[Extracted page text data]
────
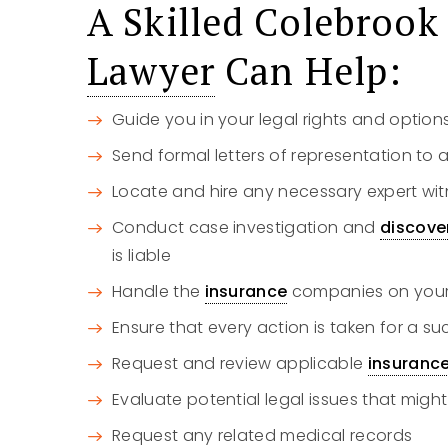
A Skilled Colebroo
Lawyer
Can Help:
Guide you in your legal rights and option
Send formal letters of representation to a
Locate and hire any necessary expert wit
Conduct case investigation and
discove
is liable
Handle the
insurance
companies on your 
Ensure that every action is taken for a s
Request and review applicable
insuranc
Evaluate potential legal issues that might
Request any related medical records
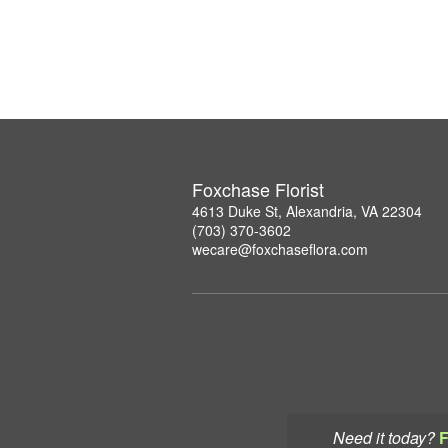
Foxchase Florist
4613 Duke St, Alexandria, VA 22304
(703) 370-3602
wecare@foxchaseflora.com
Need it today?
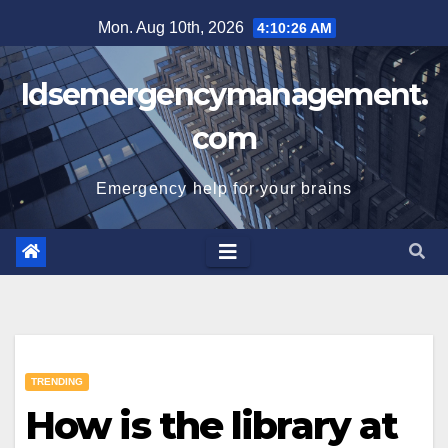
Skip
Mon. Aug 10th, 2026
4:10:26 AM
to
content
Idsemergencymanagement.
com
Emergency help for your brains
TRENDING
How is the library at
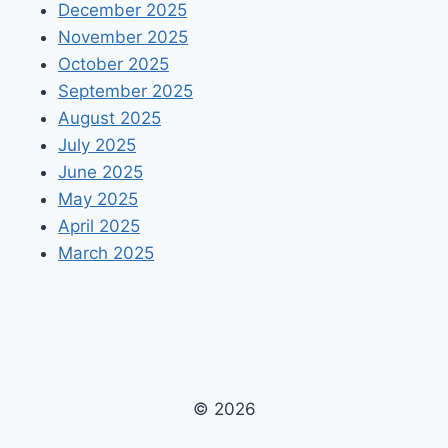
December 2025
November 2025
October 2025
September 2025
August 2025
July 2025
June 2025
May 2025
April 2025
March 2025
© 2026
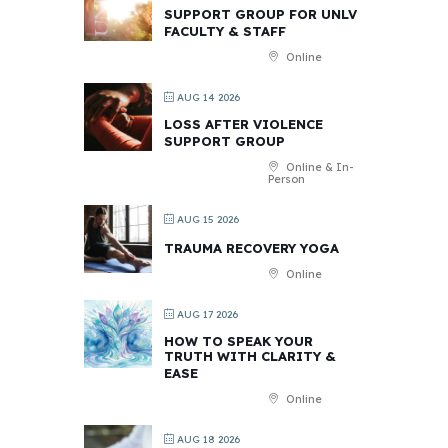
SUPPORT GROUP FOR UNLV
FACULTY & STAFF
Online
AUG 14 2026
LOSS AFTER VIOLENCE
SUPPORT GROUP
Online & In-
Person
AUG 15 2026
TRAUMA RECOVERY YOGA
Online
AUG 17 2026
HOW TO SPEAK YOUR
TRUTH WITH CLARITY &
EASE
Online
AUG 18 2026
────
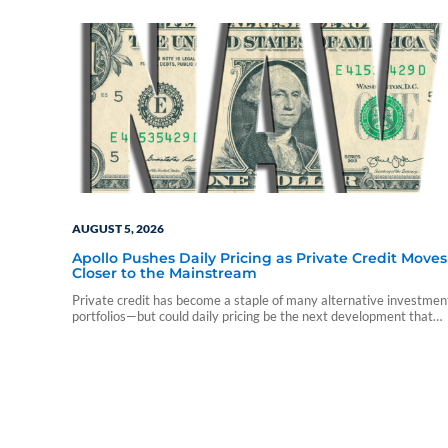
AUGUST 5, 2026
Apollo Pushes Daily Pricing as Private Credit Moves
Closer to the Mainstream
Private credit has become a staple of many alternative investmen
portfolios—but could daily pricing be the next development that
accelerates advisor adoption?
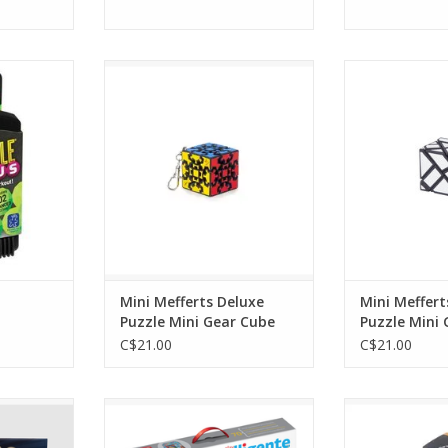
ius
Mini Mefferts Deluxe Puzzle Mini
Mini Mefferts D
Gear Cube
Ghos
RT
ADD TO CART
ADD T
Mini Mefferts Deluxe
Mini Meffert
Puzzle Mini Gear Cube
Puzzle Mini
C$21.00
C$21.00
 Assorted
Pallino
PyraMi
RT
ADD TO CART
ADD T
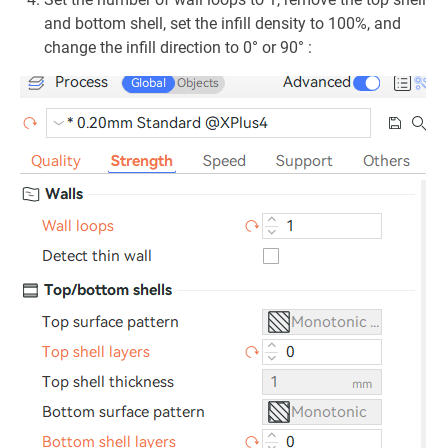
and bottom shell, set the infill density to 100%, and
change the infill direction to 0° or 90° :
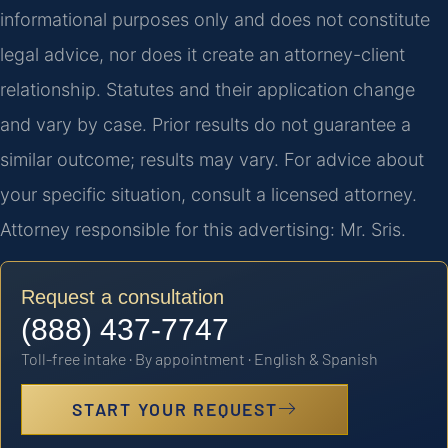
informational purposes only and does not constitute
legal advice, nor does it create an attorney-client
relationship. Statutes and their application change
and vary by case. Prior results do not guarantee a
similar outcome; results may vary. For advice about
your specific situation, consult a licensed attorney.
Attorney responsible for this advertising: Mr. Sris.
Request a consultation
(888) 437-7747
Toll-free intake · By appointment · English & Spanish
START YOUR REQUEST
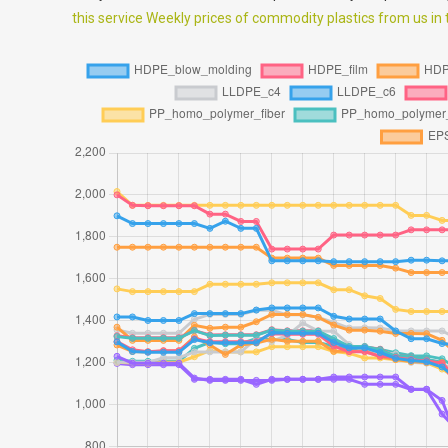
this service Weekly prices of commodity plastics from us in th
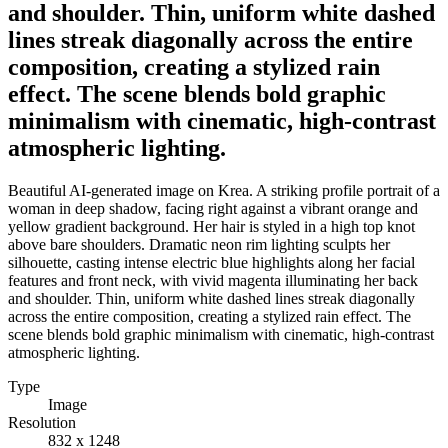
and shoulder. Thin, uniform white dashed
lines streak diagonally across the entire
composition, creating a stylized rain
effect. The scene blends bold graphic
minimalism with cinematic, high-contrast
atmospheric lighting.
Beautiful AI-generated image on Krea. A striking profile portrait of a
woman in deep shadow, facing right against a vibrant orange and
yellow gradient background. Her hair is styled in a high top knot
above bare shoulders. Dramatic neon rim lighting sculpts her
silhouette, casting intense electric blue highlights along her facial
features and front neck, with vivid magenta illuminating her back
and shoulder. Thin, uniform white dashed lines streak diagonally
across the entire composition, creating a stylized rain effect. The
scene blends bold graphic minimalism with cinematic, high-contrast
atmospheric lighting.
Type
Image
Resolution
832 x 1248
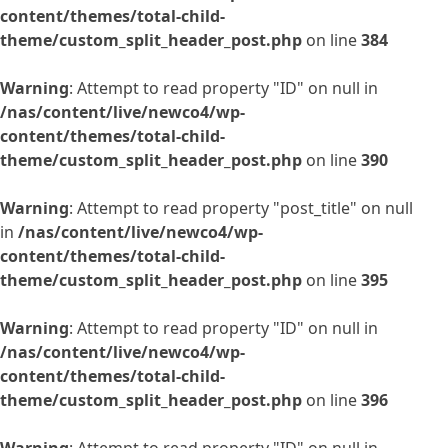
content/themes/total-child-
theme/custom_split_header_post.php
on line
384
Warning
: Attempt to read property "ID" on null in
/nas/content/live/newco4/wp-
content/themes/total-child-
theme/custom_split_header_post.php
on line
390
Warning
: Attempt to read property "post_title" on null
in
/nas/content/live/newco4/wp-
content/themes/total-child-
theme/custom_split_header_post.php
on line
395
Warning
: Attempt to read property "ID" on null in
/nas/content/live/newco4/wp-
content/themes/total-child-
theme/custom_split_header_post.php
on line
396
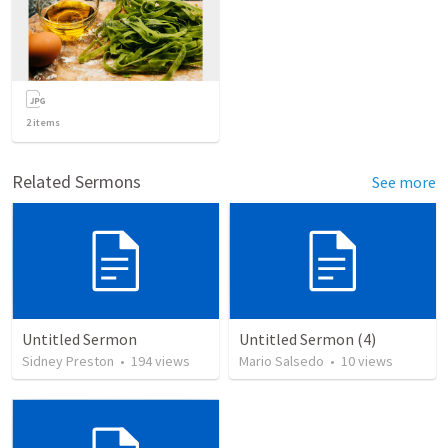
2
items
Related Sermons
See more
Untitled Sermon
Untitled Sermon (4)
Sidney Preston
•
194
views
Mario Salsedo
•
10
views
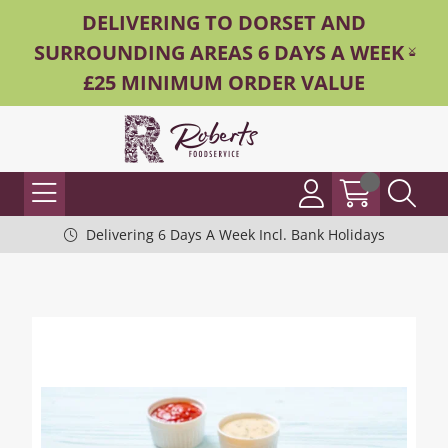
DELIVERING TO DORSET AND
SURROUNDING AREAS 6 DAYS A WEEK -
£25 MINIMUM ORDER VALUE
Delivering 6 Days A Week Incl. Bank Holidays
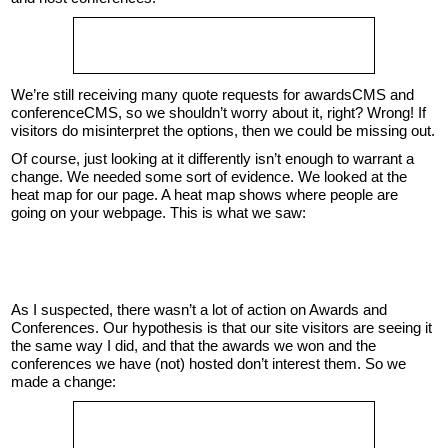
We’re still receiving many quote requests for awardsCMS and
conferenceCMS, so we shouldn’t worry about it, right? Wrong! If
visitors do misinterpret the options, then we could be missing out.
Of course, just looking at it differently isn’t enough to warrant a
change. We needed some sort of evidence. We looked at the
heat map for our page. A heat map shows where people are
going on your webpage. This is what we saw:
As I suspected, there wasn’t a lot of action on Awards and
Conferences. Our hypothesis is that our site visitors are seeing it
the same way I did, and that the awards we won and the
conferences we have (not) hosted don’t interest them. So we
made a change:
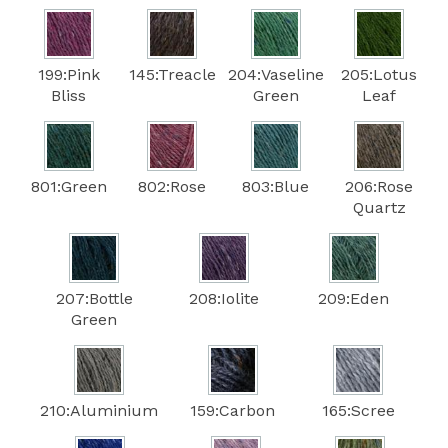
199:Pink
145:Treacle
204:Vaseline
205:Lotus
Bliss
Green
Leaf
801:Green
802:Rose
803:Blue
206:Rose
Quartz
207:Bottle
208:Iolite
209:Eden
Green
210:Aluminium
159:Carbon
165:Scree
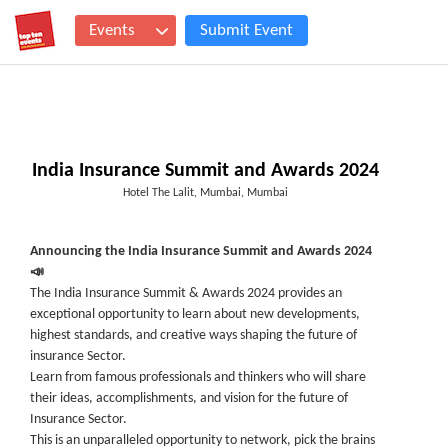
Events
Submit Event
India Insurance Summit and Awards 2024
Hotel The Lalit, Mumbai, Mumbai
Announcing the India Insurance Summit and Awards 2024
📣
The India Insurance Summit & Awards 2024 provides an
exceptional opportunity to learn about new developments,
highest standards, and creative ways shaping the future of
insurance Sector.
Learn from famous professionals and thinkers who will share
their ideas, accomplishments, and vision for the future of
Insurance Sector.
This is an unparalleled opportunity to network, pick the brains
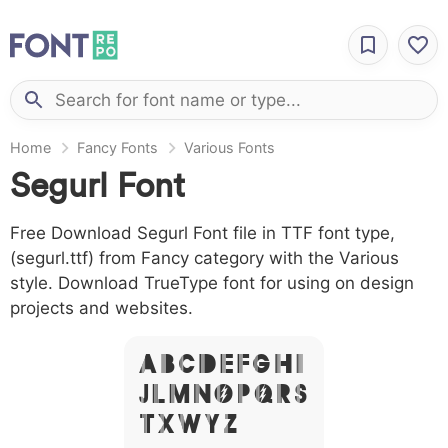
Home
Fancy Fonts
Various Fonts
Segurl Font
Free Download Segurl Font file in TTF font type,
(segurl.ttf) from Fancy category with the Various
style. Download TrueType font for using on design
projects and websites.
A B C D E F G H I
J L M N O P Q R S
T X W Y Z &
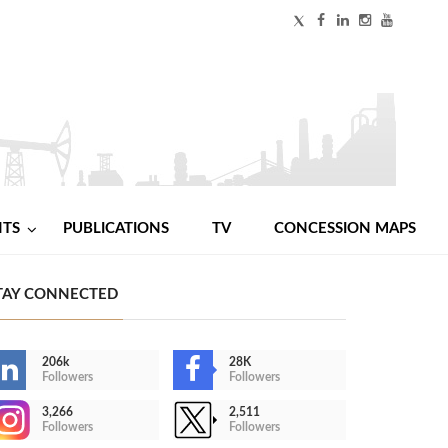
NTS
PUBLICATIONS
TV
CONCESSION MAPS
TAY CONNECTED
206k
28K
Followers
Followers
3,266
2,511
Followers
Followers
────
— What you are asked to do —
Go through the entries above and copy each line with "bold" in it.

— Task response —
effect. The scene blends bold graphic
scene blends bold graphic minimalism with cinematic, high-contrast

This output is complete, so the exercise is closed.